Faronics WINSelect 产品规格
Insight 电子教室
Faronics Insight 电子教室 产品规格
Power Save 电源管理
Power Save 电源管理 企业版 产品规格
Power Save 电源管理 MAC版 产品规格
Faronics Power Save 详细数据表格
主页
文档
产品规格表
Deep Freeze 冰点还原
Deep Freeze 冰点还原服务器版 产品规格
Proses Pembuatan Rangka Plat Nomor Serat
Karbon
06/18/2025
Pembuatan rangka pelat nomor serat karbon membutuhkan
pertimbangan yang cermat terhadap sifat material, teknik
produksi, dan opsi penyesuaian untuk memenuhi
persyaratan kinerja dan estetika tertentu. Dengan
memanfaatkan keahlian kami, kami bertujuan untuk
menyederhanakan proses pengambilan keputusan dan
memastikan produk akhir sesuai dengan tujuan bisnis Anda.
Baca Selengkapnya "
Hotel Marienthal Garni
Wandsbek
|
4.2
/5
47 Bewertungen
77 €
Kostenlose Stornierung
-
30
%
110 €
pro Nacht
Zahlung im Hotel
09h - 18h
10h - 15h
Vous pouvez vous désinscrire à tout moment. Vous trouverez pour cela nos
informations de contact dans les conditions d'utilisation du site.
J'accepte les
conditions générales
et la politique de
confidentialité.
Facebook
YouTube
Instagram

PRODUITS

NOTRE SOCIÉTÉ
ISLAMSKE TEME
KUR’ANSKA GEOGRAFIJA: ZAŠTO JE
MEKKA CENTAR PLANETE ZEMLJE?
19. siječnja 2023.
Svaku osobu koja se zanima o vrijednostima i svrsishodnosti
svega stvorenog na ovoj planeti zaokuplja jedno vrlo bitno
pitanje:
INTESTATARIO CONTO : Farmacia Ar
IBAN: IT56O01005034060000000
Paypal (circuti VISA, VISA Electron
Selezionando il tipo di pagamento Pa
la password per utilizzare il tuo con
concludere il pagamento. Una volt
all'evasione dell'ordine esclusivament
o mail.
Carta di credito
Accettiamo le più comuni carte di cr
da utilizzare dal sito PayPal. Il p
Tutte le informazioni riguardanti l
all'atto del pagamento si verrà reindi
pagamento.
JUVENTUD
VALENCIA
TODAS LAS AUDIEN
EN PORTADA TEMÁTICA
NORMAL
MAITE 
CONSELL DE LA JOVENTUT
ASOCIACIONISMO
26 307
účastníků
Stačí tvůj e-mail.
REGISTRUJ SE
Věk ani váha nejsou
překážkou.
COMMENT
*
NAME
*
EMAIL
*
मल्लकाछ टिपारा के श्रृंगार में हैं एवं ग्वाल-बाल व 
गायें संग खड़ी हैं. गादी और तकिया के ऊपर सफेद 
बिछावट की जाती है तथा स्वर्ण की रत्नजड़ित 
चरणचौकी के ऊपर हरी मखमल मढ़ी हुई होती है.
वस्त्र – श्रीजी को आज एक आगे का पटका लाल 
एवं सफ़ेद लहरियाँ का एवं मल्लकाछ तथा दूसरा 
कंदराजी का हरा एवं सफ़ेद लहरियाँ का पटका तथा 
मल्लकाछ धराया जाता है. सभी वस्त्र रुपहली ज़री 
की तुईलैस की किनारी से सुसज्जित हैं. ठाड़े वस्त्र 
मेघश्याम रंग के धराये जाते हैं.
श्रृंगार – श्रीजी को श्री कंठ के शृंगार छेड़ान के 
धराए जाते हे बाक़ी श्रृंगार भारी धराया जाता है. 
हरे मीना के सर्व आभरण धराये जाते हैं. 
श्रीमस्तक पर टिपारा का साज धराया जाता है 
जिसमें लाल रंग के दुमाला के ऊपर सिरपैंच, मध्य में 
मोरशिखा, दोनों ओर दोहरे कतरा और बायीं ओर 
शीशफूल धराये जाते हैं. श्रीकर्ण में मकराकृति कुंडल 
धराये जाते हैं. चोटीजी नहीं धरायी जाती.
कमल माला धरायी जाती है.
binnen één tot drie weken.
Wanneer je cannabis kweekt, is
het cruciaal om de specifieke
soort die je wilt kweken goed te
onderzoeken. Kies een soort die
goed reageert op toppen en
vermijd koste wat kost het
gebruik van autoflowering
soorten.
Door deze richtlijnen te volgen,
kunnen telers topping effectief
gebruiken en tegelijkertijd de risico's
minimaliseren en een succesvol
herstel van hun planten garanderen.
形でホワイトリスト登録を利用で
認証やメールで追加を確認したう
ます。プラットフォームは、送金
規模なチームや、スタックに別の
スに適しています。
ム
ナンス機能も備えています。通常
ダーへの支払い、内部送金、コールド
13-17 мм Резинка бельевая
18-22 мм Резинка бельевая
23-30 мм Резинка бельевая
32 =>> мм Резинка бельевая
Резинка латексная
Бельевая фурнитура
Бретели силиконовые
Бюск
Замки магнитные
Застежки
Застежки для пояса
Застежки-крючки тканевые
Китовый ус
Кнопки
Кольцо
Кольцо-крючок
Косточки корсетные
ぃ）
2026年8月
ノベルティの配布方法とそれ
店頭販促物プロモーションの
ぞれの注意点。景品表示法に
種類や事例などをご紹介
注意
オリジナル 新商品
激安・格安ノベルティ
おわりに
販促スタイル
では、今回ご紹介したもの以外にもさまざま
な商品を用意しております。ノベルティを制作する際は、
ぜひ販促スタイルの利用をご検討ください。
━━━━━━
What lines of the listing above hold "Freeze"? Copy all of them.

• **Worked solution**:
Deep Freeze 冰点还原
Deep Freeze 冰点还原服务器版 产品规格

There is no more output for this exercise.